(What is expected) Transcribe exactly the line that contains "Заполните форму ниже, чтобы получить" and every line after it through the end of the records, with nothing else.

────────

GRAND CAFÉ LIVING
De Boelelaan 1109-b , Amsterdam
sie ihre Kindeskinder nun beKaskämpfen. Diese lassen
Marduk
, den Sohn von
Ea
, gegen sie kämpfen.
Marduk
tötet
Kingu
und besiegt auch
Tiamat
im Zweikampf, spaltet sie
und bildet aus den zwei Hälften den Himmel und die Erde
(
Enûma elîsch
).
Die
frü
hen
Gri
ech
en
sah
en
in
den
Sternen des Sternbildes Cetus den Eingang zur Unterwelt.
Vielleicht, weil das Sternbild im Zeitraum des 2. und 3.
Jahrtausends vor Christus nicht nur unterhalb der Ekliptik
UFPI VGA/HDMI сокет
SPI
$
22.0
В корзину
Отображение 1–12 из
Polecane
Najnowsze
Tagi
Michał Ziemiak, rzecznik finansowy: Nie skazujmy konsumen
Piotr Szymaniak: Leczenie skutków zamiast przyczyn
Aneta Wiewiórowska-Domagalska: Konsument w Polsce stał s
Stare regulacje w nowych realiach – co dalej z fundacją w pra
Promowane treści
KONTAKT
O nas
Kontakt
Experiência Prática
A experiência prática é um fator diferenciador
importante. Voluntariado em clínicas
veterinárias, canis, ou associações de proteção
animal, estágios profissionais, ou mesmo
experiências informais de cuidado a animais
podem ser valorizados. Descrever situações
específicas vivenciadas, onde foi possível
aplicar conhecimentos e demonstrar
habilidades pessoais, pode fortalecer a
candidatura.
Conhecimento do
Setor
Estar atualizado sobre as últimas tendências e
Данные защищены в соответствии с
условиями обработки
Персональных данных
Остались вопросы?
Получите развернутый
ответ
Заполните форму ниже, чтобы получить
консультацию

────────

(Exercise result)
Заполните форму ниже, чтобы получить
консультацию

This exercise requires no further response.